All that is needed is a count of the lines in this data that contain the word "mata".

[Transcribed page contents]
====

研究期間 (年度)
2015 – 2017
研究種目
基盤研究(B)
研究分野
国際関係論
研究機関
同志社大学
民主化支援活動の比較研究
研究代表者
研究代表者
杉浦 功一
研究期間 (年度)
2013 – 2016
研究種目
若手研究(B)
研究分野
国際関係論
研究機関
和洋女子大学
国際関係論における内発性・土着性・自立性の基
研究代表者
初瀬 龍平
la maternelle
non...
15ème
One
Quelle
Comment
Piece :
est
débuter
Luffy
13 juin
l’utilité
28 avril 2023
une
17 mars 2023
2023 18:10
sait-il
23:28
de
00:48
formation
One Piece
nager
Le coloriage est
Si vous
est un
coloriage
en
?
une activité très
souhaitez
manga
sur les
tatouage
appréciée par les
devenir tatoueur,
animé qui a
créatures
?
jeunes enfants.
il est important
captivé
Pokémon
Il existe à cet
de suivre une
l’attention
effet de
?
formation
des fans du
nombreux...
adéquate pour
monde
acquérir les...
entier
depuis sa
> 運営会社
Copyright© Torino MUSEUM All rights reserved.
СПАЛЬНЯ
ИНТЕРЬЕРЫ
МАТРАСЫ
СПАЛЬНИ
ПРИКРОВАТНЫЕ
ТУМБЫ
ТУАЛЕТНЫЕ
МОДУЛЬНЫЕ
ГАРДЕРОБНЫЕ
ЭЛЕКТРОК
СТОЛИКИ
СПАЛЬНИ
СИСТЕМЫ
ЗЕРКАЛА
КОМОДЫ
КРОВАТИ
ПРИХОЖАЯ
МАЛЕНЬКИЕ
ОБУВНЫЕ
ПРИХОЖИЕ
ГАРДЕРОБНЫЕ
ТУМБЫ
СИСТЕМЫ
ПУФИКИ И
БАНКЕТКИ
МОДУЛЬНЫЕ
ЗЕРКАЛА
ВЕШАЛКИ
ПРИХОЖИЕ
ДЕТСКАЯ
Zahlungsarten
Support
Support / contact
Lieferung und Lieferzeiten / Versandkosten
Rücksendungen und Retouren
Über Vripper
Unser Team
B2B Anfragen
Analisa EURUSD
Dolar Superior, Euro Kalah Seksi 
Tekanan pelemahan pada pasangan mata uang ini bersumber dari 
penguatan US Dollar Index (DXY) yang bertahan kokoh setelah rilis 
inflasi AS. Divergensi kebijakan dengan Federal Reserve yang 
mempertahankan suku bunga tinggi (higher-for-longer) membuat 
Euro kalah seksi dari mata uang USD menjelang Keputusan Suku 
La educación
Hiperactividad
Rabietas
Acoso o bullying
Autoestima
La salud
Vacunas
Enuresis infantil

====

OUTPUT FOR THIS TASK
2